Jusqu’ici, rien de sensationnel, l’explication est plausible.
Mais le même jour, la journaliste de TechCrunch, Julie Bort, a publié un article contredisant les dires de Roy. Elle a indiqué que cette interview avait été arrangée activement par l’équipe des relations publiques de Cluely, qu’elle était documentée et ne s’agissait pas d’une conversation informelle.
Roy Lee n’a pas poursuivi avec des explications écrites, mais a choisi une réponse plus théâtrale. Il a publié une vidéo avec le texte : Grande nouvelle : Le PDG de Cluely répond officiellement à TechCrunch.
Dans la vidéo, il porte des lunettes de soleil, est habillé en costume-cravate et assis devant la caméra, un microphone sur la table, semblant prêt à faire une déclaration sérieuse. Mais l’environnement à l’écran n’est pas un bureau, cela ressemble plus à un salon, avec un vieil ordinateur de bureau à côté, l’écran affichant Subway Surfers — un classique pour « glander ». La réponse de Roy n’est pas du tout formelle, c’est plutôt une performance d’auto-dérision, mêlant autodérision et vantardise, sur un ton de freestyle de rappeur.
Plus absurde encore, à la fin de la vidéo, il se lève de derrière la table, ce PDG au haut du corps très sérieux... ne portait pas de pantalon......
Ainsi, une crise de relations publiques concernant une « déclaration de revenus exagérée » a été transformée en une performance d’auto-dérision attirant l’attention.
Ce sur quoi parie a16z, c’est en réalité l’économie de l’attention
Le marché des capitaux ne semble pas non plus rebuté par ce type de fondateur à la personnalité spectaculaire. En juin 2025, Cluely a annoncé avoir levé 15 millions de dollars en financement de série A, avec la participation du célèbre fonds de capital-risque Andreessen Horowitz (a16z). Son partenaire Bryan Kim avait mentionné dans un podcast : À l’ère de l’IA, le modèle traditionnel de « produit artisanal + croissance lente » ne suffit plus, la viralité fait elle-même partie du produit.
Selon lui, le « nouveau modèle de startup IA » est qu’à l’ère où les capacités des modèles deviennent progressivement une commodité, l’attention elle-même devient une ressource clé.
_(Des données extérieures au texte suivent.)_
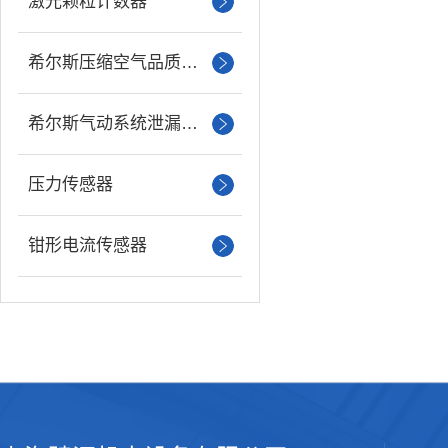
激光颗粒计数器
希尔斯压缩空气品质分析仪
希尔斯气动系统泄漏检测仪
压力传感器
钳形电流传感器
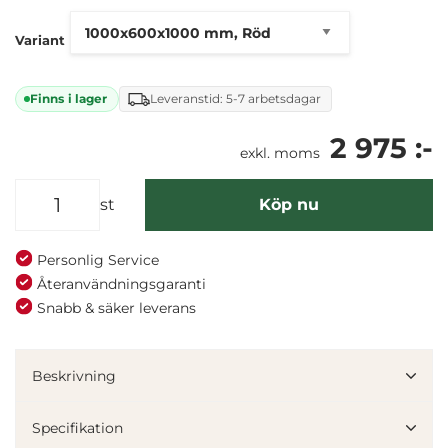
Variant
Finns i lager
Leveranstid: 5-7 arbetsdagar
2 975 :-
exkl. moms
st
Köp nu
Personlig Service
Återanvändningsgaranti
Snabb & säker leverans
Beskrivning
Specifikation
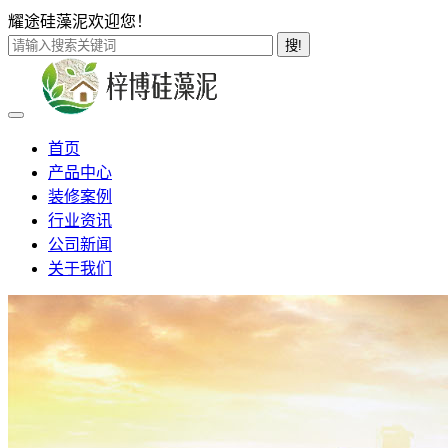
耀途硅藻泥欢迎您！
搜!
首页
产品中心
装修案例
行业资讯
公司新闻
关于我们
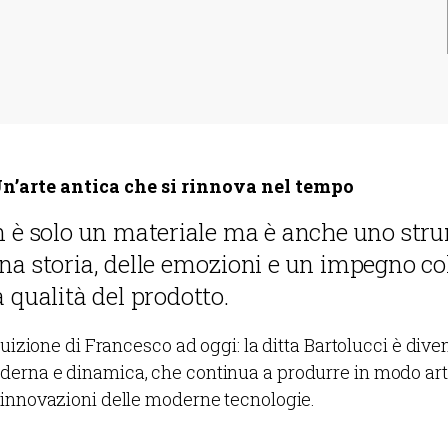
Un’arte antica che si rinnova nel tempo
on è solo un materiale ma è anche uno str
na storia, delle emozioni e un impegno col
a qualità del prodotto.
ntuizione di Francesco ad oggi: la ditta Bartolucci è dive
erna e dinamica, che continua a produrre in modo arti
 innovazioni delle moderne tecnologie.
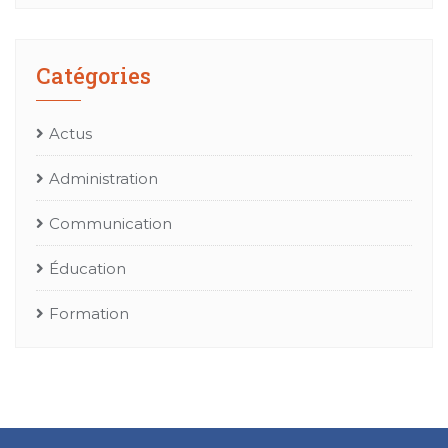
Catégories
Actus
Administration
Communication
Éducation
Formation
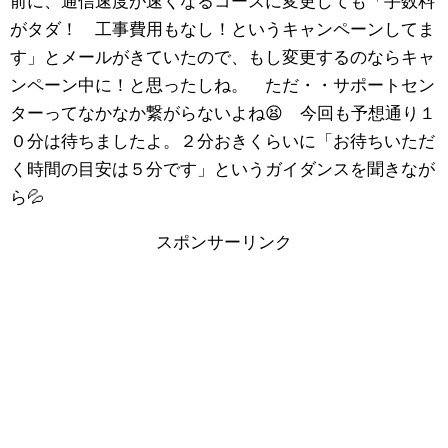
前に、通信速度が速くなるコースに変更しても「手数料
がタダ！ 工事費用もなし！というキャンペーンしてま
す」とメールがきていたので、もし変更するのならキャ
ンペーン中に！と思ったしね。 ただ・・サポートセン
ターってなかなか繋がらないよね😫 今回も予想通り１
０分は待ちましたよ。２分おきくらいに「お待ちいただ
く時間の目安は５分です」というガイダンスを聞きなが
ら💦
スポンサーリンク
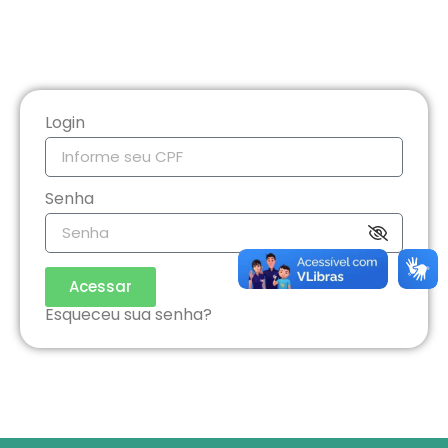
Login
Senha
Acessar
Esqueceu sua senha?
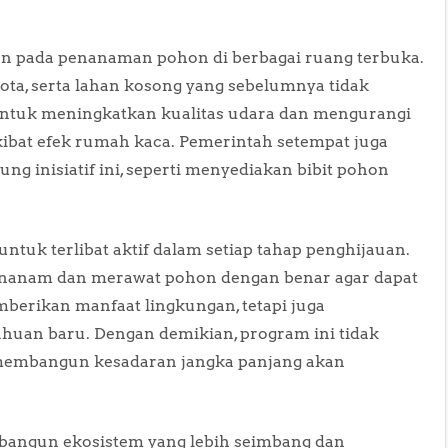
an pada penanaman pohon di berbagai ruang terbuka.
kota, serta lahan kosong yang sebelumnya tidak
untuk meningkatkan kualitas udara dan mengurangi
ibat efek rumah kaca. Pemerintah setempat juga
 inisiatif ini, seperti menyediakan bibit pohon
untuk terlibat aktif dalam setiap tahap penghijauan.
menanam dan merawat pohon dengan benar agar dapat
berikan manfaat lingkungan, tetapi juga
uan baru. Dengan demikian, program ini tidak
membangun kesadaran jangka panjang akan
mbangun ekosistem yang lebih seimbang dan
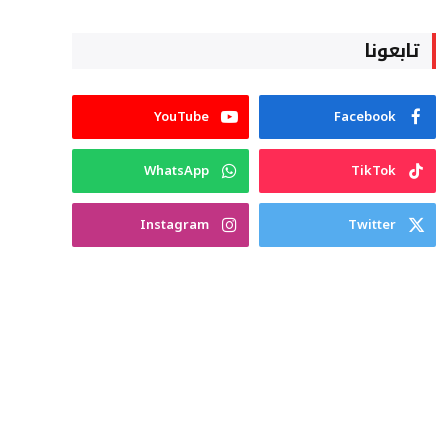
تابعونا
YouTube
Facebook
WhatsApp
TikTok
Instagram
Twitter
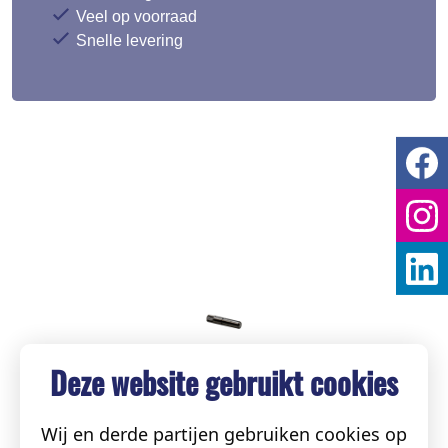
Veel op voorraad
Snelle levering
Deze website gebruikt cookies
Wij en derde partijen gebruiken cookies op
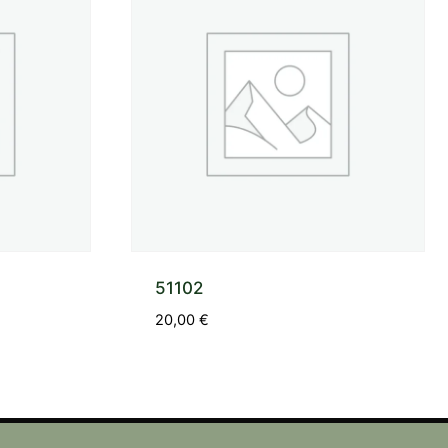
51102
20,00
€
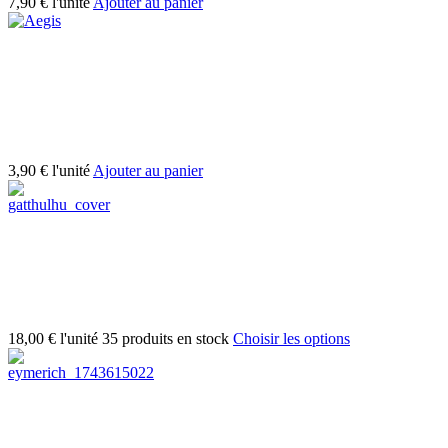
7,90 €
l'unité
Ajouter au panier
3,90 €
l'unité
Ajouter au panier
18,00 €
l'unité
35 produits en stock
Choisir les options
Celui qui parvient à capter en premier l’attention des utilisateurs peut potentiellement construire un nouveau fossé concurrentiel.
De la « controverse sur la triche » d’Interview Coder, à l’histoire de startup avec l’expulsion de Columbia, en passant par cette absurde « vidéo de réponse », toute la marque personnelle de Roy Lee s’est presque construite le long de cette trajectoire : la controverse est elle-même un contenu de propagation. Ceci explique peut-être pourquoi a16z a choisi d’investir dans Cluely, et dans Roy Lee.
Quand la controverse devient une stratégie de croissance
Dans les récits entrepreneuriaux passés, la croissance provenait généralement des capacités du produit, des barrières technologiques et du modèle économique. Mais dans l’environnement internet actuel, une autre ressource devient de plus en plus importante — l’attention.
Cette logique a déjà été validée dans l’industrie crypto. De nombreux projets crypto ont capté l’attention des utilisateurs en créant des sujets de discussion, des controverses ou même des événements théâtraux, puis ont converti ce trafic en croissance produit ou valeur commerciale, surtout avec l’essor des Meme, pure propagation, sans produit (au sens traditionnel).
D’une certaine manière, la vidéo de réponse de Roy Lee est un cas typique de cette logique : lorsque des nouvelles négatives surgissent, plutôt que d’essayer d’étouffer la controverse, il vaut mieux la repackager en contenu de propagation.
Il est visible que dans l’environnement internet actuel, l’attention a souvent plus de valeur que l’explication de la vérité.